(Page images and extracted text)
--- START ---
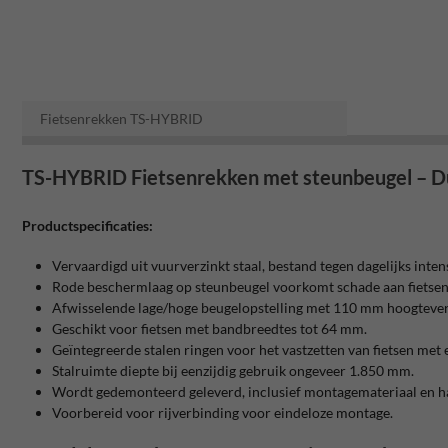
Fietsenrekken TS-HYBRID
TS-HYBRID Fietsenrekken met steunbeugel – Du
Productspecificaties:
Vervaardigd uit vuurverzinkt staal, bestand tegen dagelijks inten
Rode beschermlaag op steunbeugel voorkomt schade aan fietsen en
Afwisselende lage/hoge beugelopstelling met 110 mm hoogtever
Geschikt voor fietsen met bandbreedtes tot 64 mm.
Geïntegreerde stalen ringen voor het vastzetten van fietsen met e
Stalruimte diepte bij eenzijdig gebruik ongeveer 1.850 mm.
Wordt gedemonteerd geleverd, inclusief montagemateriaal en h
Voorbereid voor rijverbinding voor eindeloze montage.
--- END ---
For this exercise, return every entry verbatim and omit all pictures.

EXERCISE OUTPUT
Fietsenrekken TS-HYBRID
TS-HYBRID Fietsenrekken met steunbeugel – Du
Productspecificaties:
Vervaardigd uit vuurverzinkt staal, bestand tegen dagelijks inten
Rode beschermlaag op steunbeugel voorkomt schade aan fietsen en
Afwisselende lage/hoge beugelopstelling met 110 mm hoogtever
Geschikt voor fietsen met bandbreedtes tot 64 mm.
Geïntegreerde stalen ringen voor het vastzetten van fietsen met e
Stalruimte diepte bij eenzijdig gebruik ongeveer 1.850 mm.
Wordt gedemonteerd geleverd, inclusief montagemateriaal en h
Voorbereid voor rijverbinding voor eindeloze montage.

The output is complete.